◆ What is required: Whenever the word "şahului" turns up in a line of the data below, copy that line.

◆ Dataset records:
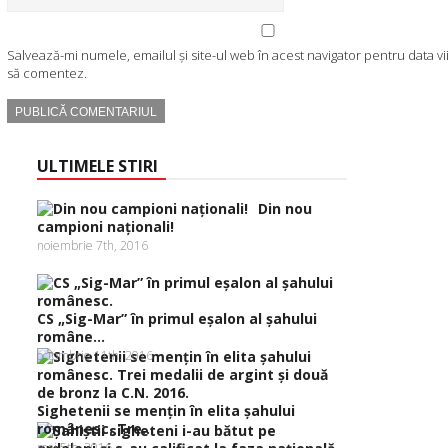
Salvează-mi numele, emailul și site-ul web în acest navigator pentru data v
să comentez.
ULTIMELE STIRI
Din nou
campioni naţionali!
noiembrie 7th, 2016
CS „Sig-Mar” în primul eşalon al şahului
române...
octombrie 11th, 2016
Sighetenii se menţin în elita şahului
românesc. Tre...
mai 5th, 2016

◆ Solution to this exercise:
CS „Sig-Mar” în primul eşalon al şahului
Sighetenii se menţin în elita şahului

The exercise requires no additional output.